1. Equipment Specifications & Cost Breakdown
1.1 Core Components
Software Defined Radio (SDR) - RTL-SDR v3
| Specification | Value | Notes |
|---|---|---|
| Frequency Range | 500 kHz - 1.7 GHz | Covers most digital circuit emissions |
| Maximum Sample Rate | 3.2 MS/s | Adequate for clock frequencies up to ~1.6 MHz |
| ADC Resolution | 8 bits | Sufficient for EM-SCA with amplification |
| Noise Figure | ~3.5 dB | Acceptable with proper LNA |
| Cost | $25-$35 | AliExpress, Amazon, RTL-SDR.com |
| Driver Support | RTL-SDR, OsmoSDR | Excellent Linux/Windows/macOS support |
Low-Noise Amplifier (LNA)
| Model | Gain | Frequency Range | Noise Figure | Cost |
|---|---|---|---|---|
| RTL-SDR Blog LNA | 20 dB | 100 kHz - 2 GHz | 0.8 dB | $25 |
| Mini-Circuits ZFL-500LN+ | 20 dB | 0.5-500 MHz | 2.9 dB | $35 |
| Nooelec LANA | 20 dB | 100 kHz - 2 GHz | 1.0 dB | $30 |
Near-Field Probes (DIY)
| Probe Type | Materials | Construction Cost | Frequency Range |
|---|---|---|---|
| Magnetic H-Loop | Copper wire, SMA connector | $5 | 1-500 MHz |
| Electric Field | Brass rod, coax cable | $8 | 10-1000 MHz |
| Current Probe | Ferrite core, wire | $10 | 100 kHz - 100 MHz |
Target Devices for Practice
| Device | Cost | Vulnerability | Learning Value |
|---|---|---|---|
| Arduino Uno | $25 | AES software implementations | Excellent for beginners |
| ESP32 Dev Board | $10 | WiFi/BLE cryptographic operations | IoT-focused testing |
| Raspberry Pi Pico | $4 | MicroPython cryptographic libraries | Modern microcontroller |
1.2 Total Cost Analysis
| Component | Minimum | Recommended | Premium |
|---|---|---|---|
| SDR | $25 (RTL-SDR v3) | $30 (RTL-SDR with TCXO) | $35 (RTL-SDR bundle) |
| Amplification | $0 (none) | $25 (basic LNA) | $35 (low-noise LNA) |
| Probes | $10 (DIY set) | $20 (mixed DIY) | $50 (commercial starter) |
| Target Devices | $15 (Arduino) | $30 (multiple targets) | $50 (comprehensive set) |
| Cables/Adaptors | $5 (basic) | $15 (proper SMA/BNC) | $30 (quality set) |
| Computer | Existing | Existing | Existing |
| Software | Free/open source | Free/open source | Free/open source |
| **Total | $55 | $120 | $200 |
Note: The $120 "Recommended" setup provides 90% of the capability of professional systems for basic EM-SCA tasks.
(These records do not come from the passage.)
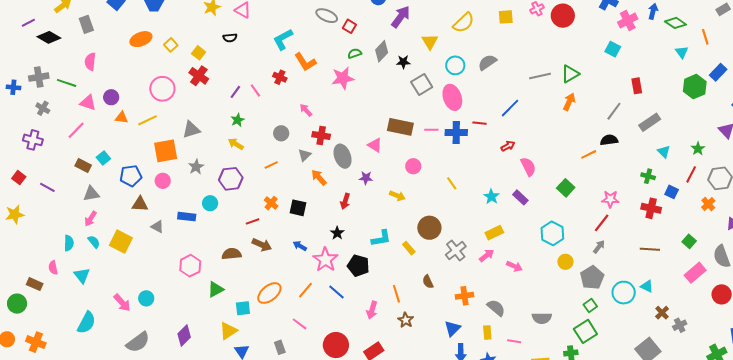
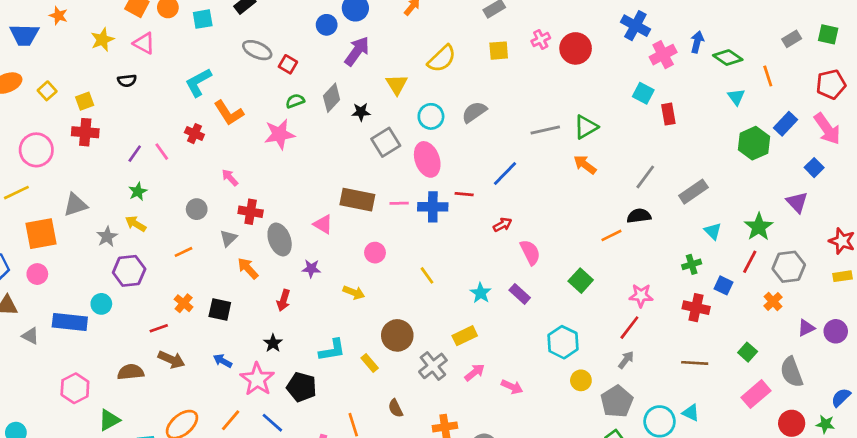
yellow square: (199, 53) -> (85, 101), turned 32
red cross: (199, 76) -> (85, 132), turned -30
red rectangle: (637, 86) -> (668, 114), moved
orange arrow: (569, 102) -> (585, 165), turned -78
green star: (698, 149) -> (759, 227), size x1.5
gray star: (196, 167) -> (107, 237), moved
green cross: (648, 176) -> (692, 264), turned -32
blue rectangle: (187, 217) -> (70, 322), size x1.4
yellow rectangle: (494, 233) -> (465, 336), moved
2. Laboratory Setup & Configuration
2.1 Physical Laboratory Layout
[Target Device] → [DIY Near-Field Probe] → [LNA (20 dB)] → [RTL-SDR] → [Analysis PC]
↓
[Ground Plane]
↓
[USB 2.0/3.0 Cable]
Key Considerations:
- Ground Plane: Use aluminum foil or copper sheet under target device
- Distance: Maintain 1-5 cm between probe and target IC
- Shielding: Basic Faraday cage from aluminum foil if needed
- Power Supply: Use battery power or linear regulators for target device
2.2 Software Installation
Linux (Ubuntu/Debian) Setup:
# Install RTL-SDR drivers and tools
sudo apt update
sudo apt install rtl-sdr librtlsdr-dev gnuradio gqrx-sdr
# Install Python packages
pip install numpy scipy matplotlib scikit-learn jupyter
pip install tensorflow-cpu # or tensorflow if GPU available
# Install SCA-specific tools
git clone https://github.com/newaetech/chipwhisperer
cd chipwhisperer
pip install -e .
# Optional: Install RTL-SDR Python bindings
pip install pyrtlsdr
Windows Setup:
- Install Zadig drivers for RTL-SDR
- Install SDR# or HDSDR for basic reception
- Install Python 3.8+ with required packages
- Use ChipWhisperer for integrated analysis
macOS Setup:
brew install rtl-sdr gnuradio
pip install numpy scipy matplotlib
2.3 Signal Chain Calibration
Procedure:
- Baseline Measurement: Record spectrum without target device powered
- Frequency Sweep: Identify local interference sources (WiFi, Bluetooth, etc.)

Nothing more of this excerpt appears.